The new checkpoint buildings are connected to walkways that serve Terminal Parking Garages B and C, as well as the airport’s Metrorail station, with multiple escalators and elevators providing connections to the ticketing and baggage claim levels. Inside the buildings, 23 screening lanes will replace the airport’s existing 20 screening lanes, with the ability to expand to 28 lanes. Additionally, each new checkpoint has two restrooms, American and Delta airline check-in kiosks and checked bag drop off, and 1,000 square feet of concessions space, which will open in the future.
“The checkpoints are much more spacious so that they have increased capacity and allow TSA officers to process travelers more comfortably and efficiently than previous space limitations allowed,” said Scott T. Johnson, TSA’s federal security director for the airport. “Additionally, the location of the new checkpoints enables travelers to move between dozens of gates and airport shops, restaurants and other amenities without needing to be re-screened.”

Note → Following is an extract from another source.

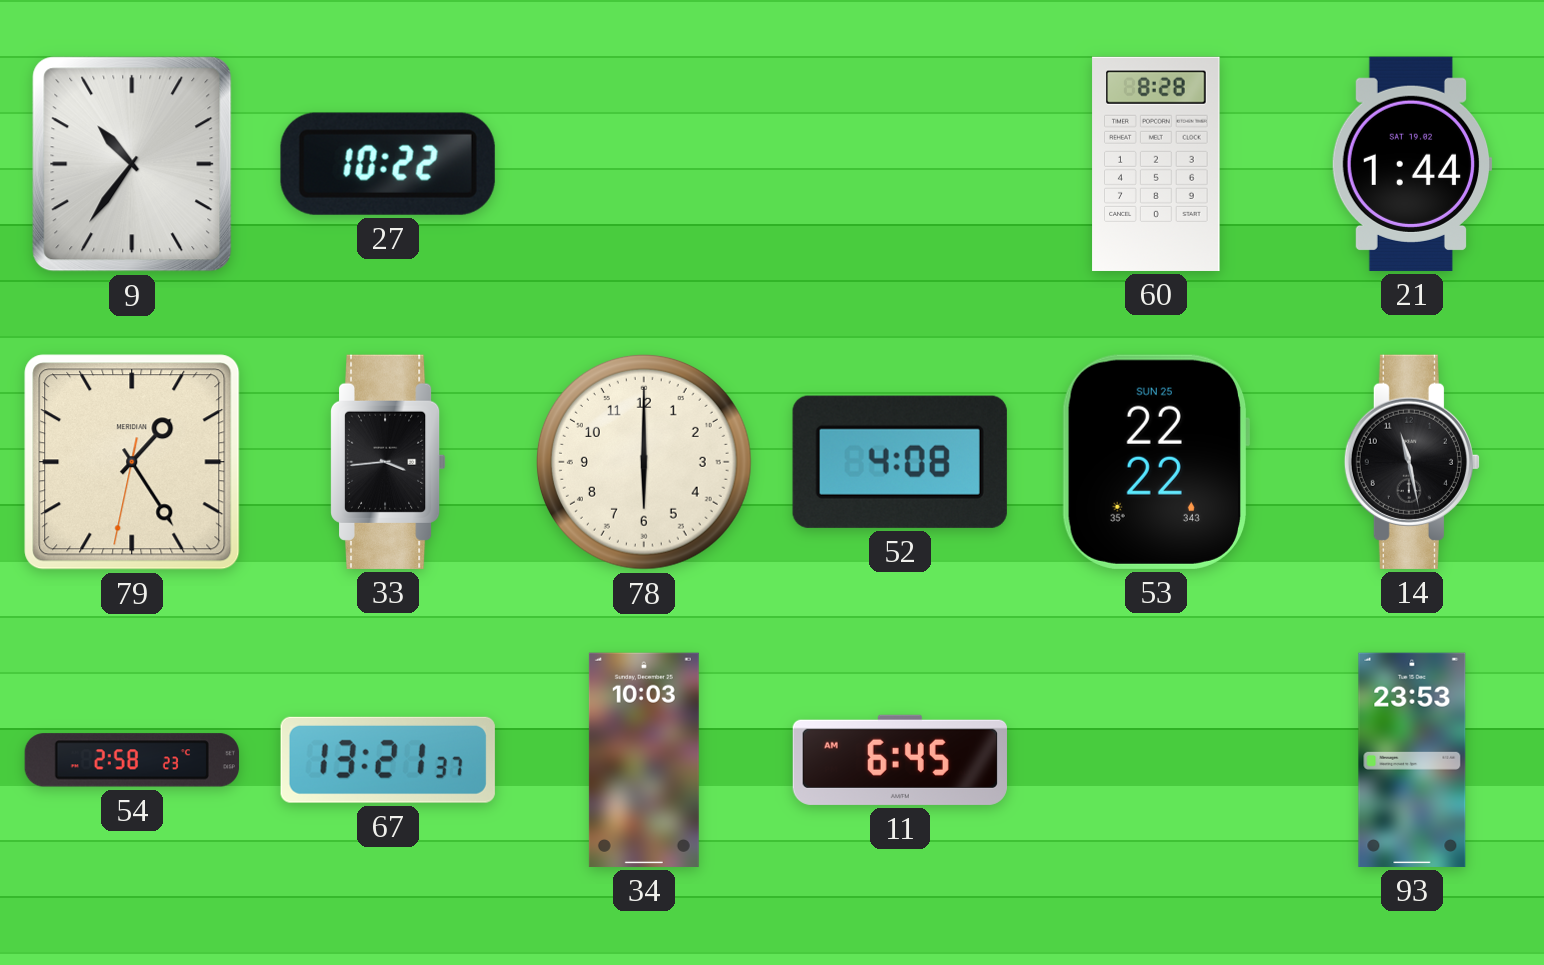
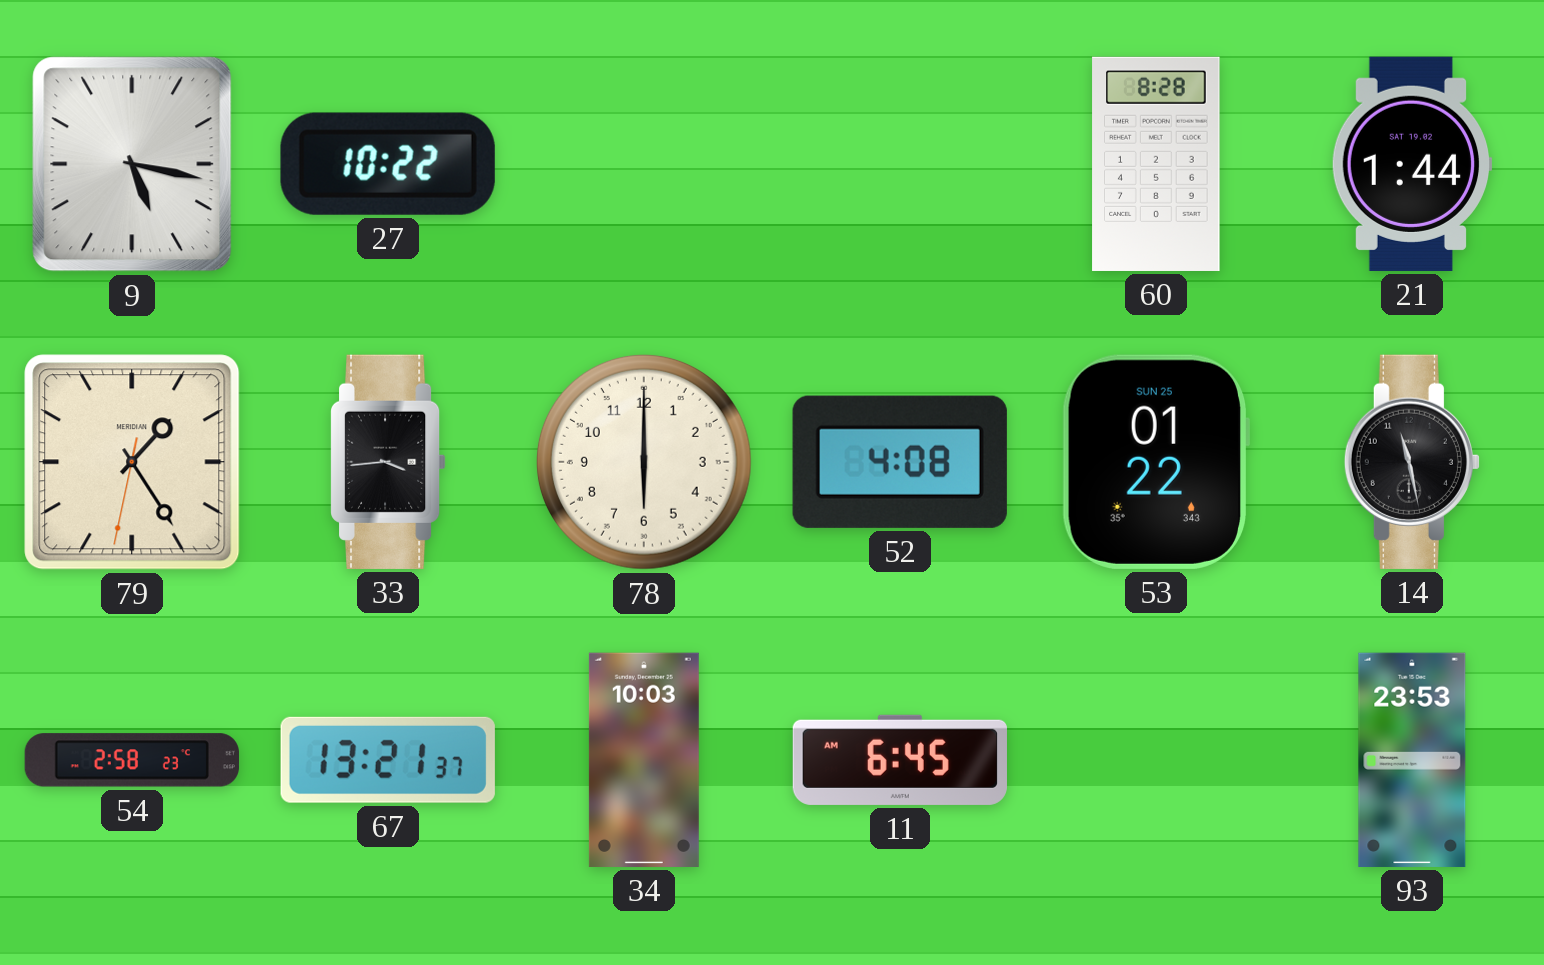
9: 10:36 -> 5:17
53: 22:22 -> 01:22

The design of the new checkpoint buildings, like the new concourse, complements the existing terminal architecture – featuring exposed steel, a curvilinear roof structure and large windows made of electrochromic glass that can transform from fully transparent to 99-percent opaque to control the amount of heat and sunlight that enters the buildings to help optimize the new structure’s environmental performance. Project Journey includes many other features in accordance with the airport’s focus on sustainability, such as energy-efficient lighting, heat-reflective roofing materials and electric vehicle infrastructure and underground jet fueling systems to avoid emissions from trucks.
Limited concessions will be available in the public areas of each new checkpoint building while the construction of WH Smith Cafes continues. Passengers traveling on Alaska, American, Delta, JetBlue and United who have cleared security will be able to access all airport concessions between Gates 10 and 59. A complete list of shops and restaurants, including five that opened in the new 14-gate concourse, is available on the shopping and dining information webpage. Passengers traveling on Southwest and other airlines using Gates 1 through 9 in Terminal A will continue to use the existing security checkpoint facilities in Terminal A.
A new webpage posted to flyreagan.com explains the changes in wayfinding passengers can familiarize themselves with before traveling. Roadway travel patterns, including curbside drop-off and pick-up options for private vehicles, taxis and ride app services remain unchanged for all airlines at Terminals A, B and C.
The opening of the new checkpoint buildings for Terminal B/C marks the final major milestone toward the completion of Project Journey, the airport’s $1 billion capital improvement program. A new 14-gate concourse, replacing the busing operation at Gate 35X, began serving passengers in April.
Even with the opening of the new checkpoints, work continues in the final phases of Project Journey, as the current Terminal B/C checkpoints and the escalators and elevators that connected the ticketing and concourse levels will be removed, making way for new shops, restaurants, restrooms and seating areas. In addition, passengers will continue to see work taking place on the airport roadways, around the exterior of the new concourse and on the baggage claim level of the terminal.
“We appreciate our passengers’ patience and understanding over the past few years, and in the months to come, during the construction process as we make improvements to substantially enhance our customers’ experience,” Potter said. “Once all this work is complete, we believe passengers will find the inconveniences to have been well worth it as we continue building the airport of the future to serve the National Capital Region.”